Leptospermopsis oligandra is a species of erect, spreading shrub that is endemic to the south-west of Western Australia. It has broadly egg-shaped to wedge-shaped leaves, white flowers arranged singly or in groups of up to three on the ends of short side branches and fruit that fall from the plant shortly after the seeds are released.

==Description==
Leptospermopsis oligandra is an erect spreading shrub that grows to a height of 0.4–3 m and has thin stringy or flaky bark on the older stems. The young stems are silky-hairy at first, later glabrous. The leaves are broadly egg-shaped with the narrower end towards the base or wedge-shaped, 3–10 mm long and 2–4 mm wide tapering to a petiole less than 1 mm long. The flowers are white, 3–10 mm wide and arranged singly or in groups of up to three on short, leafy side shoots. The flower buds have egg-shaped, reddish brown bracts and bracteoles at the base but that usually fall off well before the flower opens. The floral cup is 2–3 mm or more long on a thin pedicel 2–5 mm long. The sepals are 1–1.5 mm long and are not differentiated from the floral cup. The petals are 1.5–3 mm long and the stamens about 1 mm long. Flowering mainly occurs from September to December and the fruit is a capsule 2–4 mm long with the remnants of the sepals attached but that falls from the plant when the seeds mature.

==Taxonomy and naming==
This species was first formally described in 1852 by Nikolai Turczaninow who gave it the name Leptospermum oligandrum in the Bulletin de la Classe Physico-Mathématique de l'Académie Impériale des Sciences de Saint-Pétersbourg from material collected by James Drummond. In 2023, Peter Gordon Wilson transferred the species to the genus Leptospermopsis as L. trinervium in the journal Taxon. The specific epithet is derived from ancient Greek words oligos (ὀλίγος), meaning 'few' and anēr, genitive andros (ἀνήρ, genitive ἀνδρός), meaning 'male', referring to the few stamens in the flowers.

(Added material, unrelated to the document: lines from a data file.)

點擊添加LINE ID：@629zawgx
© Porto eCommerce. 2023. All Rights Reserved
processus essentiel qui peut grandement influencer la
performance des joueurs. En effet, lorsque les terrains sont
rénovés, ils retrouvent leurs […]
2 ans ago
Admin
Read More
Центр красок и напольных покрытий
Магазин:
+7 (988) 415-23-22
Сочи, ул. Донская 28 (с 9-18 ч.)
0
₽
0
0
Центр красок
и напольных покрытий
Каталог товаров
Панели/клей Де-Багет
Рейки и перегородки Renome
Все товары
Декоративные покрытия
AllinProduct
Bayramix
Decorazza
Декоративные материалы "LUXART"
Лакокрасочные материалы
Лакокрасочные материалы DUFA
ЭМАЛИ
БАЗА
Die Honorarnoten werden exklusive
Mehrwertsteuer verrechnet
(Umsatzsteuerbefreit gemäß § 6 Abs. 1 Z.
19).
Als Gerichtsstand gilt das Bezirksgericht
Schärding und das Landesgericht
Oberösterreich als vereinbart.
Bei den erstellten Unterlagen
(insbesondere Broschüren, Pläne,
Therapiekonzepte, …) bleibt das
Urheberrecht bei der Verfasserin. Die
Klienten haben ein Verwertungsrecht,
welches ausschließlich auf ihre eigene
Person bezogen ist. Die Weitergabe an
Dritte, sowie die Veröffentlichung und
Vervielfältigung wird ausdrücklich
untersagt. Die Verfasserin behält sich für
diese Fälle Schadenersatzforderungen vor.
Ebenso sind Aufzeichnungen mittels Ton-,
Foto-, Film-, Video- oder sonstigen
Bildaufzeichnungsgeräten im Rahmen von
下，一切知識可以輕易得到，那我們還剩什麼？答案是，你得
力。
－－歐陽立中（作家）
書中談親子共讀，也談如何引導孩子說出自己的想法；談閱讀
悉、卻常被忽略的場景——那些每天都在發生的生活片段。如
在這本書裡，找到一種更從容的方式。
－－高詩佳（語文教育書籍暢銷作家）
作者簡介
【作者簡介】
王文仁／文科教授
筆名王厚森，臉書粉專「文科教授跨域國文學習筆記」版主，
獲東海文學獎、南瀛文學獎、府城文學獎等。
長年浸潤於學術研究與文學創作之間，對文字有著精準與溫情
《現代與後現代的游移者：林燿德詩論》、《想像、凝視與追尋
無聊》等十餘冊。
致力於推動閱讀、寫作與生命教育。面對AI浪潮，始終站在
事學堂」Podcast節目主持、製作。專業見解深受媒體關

==Distribution and habitat==
This tea-tree usually grows in heath or scrub and is widespread in the Avon Wheatbelt, Esperance Plains, Geraldton Sandplains, Jarrah Forest, Mallee and Swan Coastal Plain biogeographic regions of Western Australia.

==Conservation status==
This species is classified as "not threatened" by the Western Australian Government Department of Parks and Wildlife.